Reactions to the short film have been mixed, some fans loved it, others hated it. Even among the original actors there were vast differences of opinion, Jason David Frank ( Green Ranger, White Ranger) didn’t like it, while Amy Jo Johnson (Pink ranger) and Steve Cardenas (second Red Ranger) both loved it. Shortly after it’s release Saban forced the removal of all copies from YouTube and Vimeo due to a copyright claim and tried to bury any mention of it due to their worries that it might be mistaken for their planned future Power Rangers film or otherwise “damage the brand.” The claim was overturned due to it being an overgrown fan project and not a profit driven enterprise.
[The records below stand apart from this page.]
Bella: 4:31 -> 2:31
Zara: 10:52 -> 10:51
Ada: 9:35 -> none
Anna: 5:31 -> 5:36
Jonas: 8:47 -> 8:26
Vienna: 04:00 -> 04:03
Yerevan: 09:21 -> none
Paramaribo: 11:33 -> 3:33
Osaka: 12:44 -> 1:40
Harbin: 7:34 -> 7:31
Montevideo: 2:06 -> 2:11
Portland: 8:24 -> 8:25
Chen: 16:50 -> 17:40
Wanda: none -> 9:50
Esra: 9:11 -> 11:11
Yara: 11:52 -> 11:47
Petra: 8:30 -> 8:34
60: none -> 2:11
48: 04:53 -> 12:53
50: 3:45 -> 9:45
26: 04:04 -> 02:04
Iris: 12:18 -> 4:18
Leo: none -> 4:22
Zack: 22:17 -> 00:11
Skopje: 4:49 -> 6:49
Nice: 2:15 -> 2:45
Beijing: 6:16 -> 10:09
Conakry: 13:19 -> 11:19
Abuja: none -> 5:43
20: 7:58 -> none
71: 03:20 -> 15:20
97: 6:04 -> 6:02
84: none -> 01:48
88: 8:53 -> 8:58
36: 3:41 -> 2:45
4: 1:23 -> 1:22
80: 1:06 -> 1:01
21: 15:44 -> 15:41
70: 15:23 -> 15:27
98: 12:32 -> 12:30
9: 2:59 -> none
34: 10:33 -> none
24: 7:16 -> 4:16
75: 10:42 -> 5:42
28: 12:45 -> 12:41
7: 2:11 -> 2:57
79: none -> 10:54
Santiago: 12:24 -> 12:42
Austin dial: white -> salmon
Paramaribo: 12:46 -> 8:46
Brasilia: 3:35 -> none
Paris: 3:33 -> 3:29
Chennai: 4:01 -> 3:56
This video is simply a love letter to the now adult kids who grew up watching MMPR after school for years. You can tell that Adi Shankar and Joseph Kahn really put a lot of heart into it. The story (without giving too much away) was great. The visuals were tight, and the acting was top notch. Van der Beek and Sackhoff really brought the same level of commitment to a fifteen minute short film that they did on the full length movies that they’ve done.
Before filming began, Shankar and Kahn approached Jason David Frank and asked him to reprise the role of the Tommy Oliver (something he has done several times, most recently with the Super Power Beat Down series by Bat in the Sun.) He turned them down, mostly because he didn’t like the amount of cursing and the level of violence. I kind of wish they’d gone to Cardenas, Johnson and a few of the others as well, not only would some of them probably have said yes, but it would have been nice to see the band get back together for one last show.
Now for the film itself, and I’ll avoid as many spoilers as possible.
It is exactly what a dark take on Power Rangers should be. It picks up about fifteen years after they’ve been forced to disband and have gone their separate ways. I almost hate to say this, but the short has more story depth in fifteen minutes than the entire first three seasons of the series combined. The special effects are good without being overdone (except for one scene which did kind of stray into Michael Bay territory, but there was no way that wasn’t going to happen with that part.) The two main fight scene in the movie are fast, and well choreographed. They are much more violent than they would have been in the series, but they still maintain the same entertaining, over the top feel to them. I also liked the nods to the events in the original actors real lives.
On the downside, except for a few brief shots during the flashback scenes, they only show one of the rangers fully morphed. I wish that the film had been about five minutes longer with one more fight scene thrown in at the beginning to show the Rangers at their height. Also, I wasn’t satisfied with the reveal at the end, although getting Carla Perez, the only actor from the original series to reprise her role for the short, was great.
In conclusion: I loved it, but it could have had a little more to it. I give the Power/Rangers short film four out of five.